[Stored dataset items]

● ● ● ●

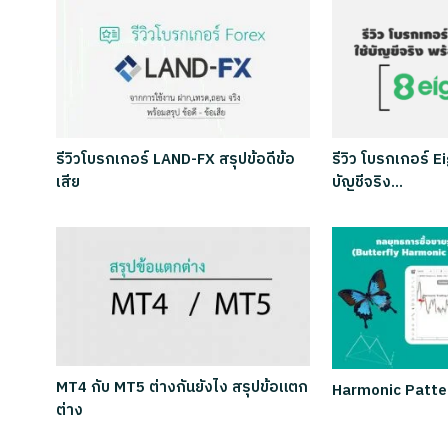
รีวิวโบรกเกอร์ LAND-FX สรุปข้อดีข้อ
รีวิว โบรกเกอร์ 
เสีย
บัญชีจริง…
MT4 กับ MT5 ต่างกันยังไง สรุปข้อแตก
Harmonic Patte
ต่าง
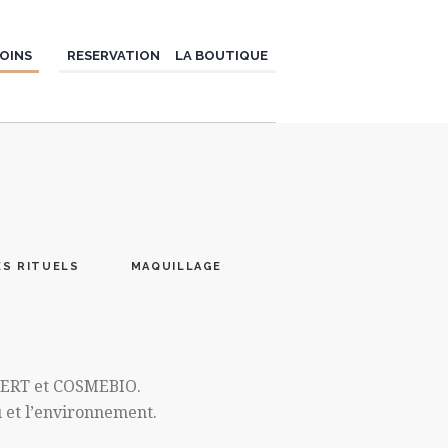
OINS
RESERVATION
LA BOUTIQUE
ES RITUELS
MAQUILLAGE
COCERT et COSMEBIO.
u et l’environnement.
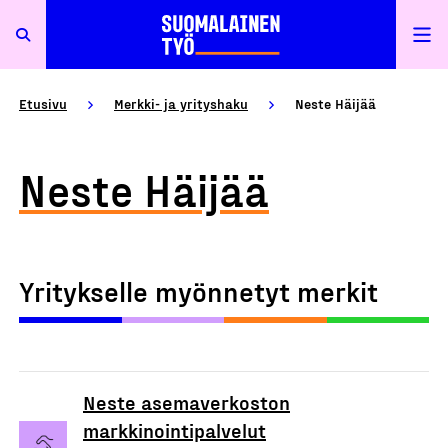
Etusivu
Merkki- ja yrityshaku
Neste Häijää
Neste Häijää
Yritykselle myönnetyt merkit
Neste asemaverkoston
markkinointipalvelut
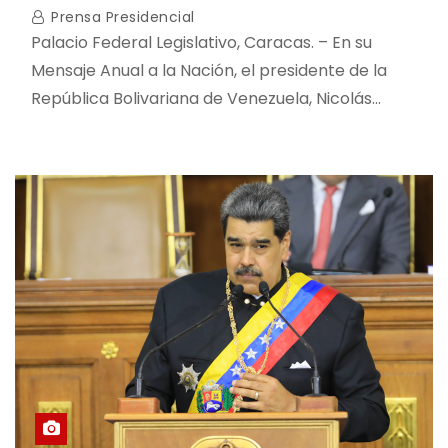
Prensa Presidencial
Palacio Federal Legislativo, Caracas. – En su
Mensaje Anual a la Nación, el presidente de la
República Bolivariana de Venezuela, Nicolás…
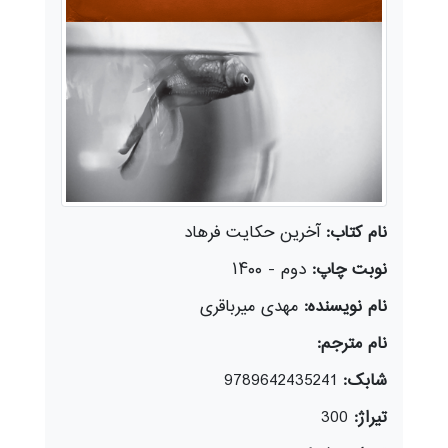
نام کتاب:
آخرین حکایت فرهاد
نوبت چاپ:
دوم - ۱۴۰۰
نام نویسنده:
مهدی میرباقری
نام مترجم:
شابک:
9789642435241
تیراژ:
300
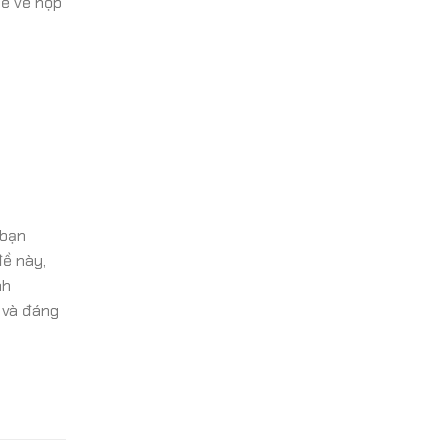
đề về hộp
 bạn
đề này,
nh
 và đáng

● ● ● ●

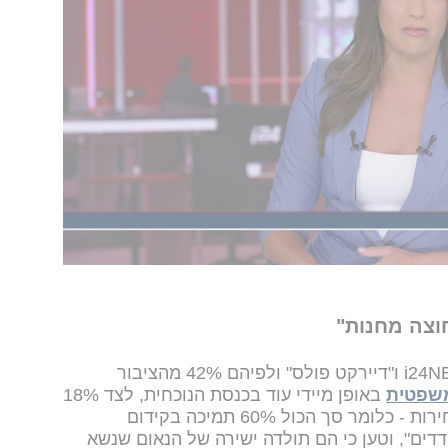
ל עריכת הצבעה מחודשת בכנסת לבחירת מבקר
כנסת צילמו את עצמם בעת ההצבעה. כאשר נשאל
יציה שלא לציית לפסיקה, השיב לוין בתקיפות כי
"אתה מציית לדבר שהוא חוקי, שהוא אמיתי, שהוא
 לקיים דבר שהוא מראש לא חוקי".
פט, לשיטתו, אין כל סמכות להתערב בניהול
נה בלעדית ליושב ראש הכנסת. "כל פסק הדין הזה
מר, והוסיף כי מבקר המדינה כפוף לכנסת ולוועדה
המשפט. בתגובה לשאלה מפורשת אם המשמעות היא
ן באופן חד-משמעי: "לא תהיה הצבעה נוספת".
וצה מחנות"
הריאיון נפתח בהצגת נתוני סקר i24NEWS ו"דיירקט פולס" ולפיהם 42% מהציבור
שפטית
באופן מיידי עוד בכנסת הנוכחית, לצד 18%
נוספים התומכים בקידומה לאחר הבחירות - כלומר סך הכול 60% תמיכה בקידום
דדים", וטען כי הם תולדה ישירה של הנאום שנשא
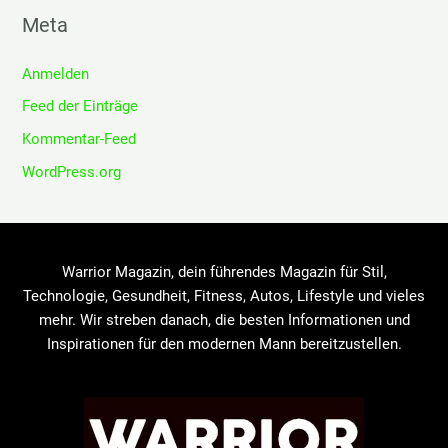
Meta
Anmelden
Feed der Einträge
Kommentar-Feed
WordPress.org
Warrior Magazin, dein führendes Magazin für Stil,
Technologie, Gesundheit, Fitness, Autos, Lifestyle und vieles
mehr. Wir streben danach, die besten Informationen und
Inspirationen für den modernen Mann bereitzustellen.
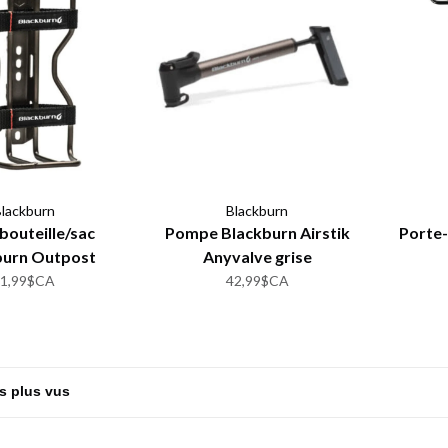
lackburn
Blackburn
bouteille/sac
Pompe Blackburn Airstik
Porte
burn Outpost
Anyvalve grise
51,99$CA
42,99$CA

● ● ● ●

_What to produce_
The required answer is each line of the data in which the word "בכנסת" appears.

_Completed exercise_
ל עריכת הצבעה מחודשת בכנסת לבחירת מבקר
באופן מיידי עוד בכנסת הנוכחית, לצד 18%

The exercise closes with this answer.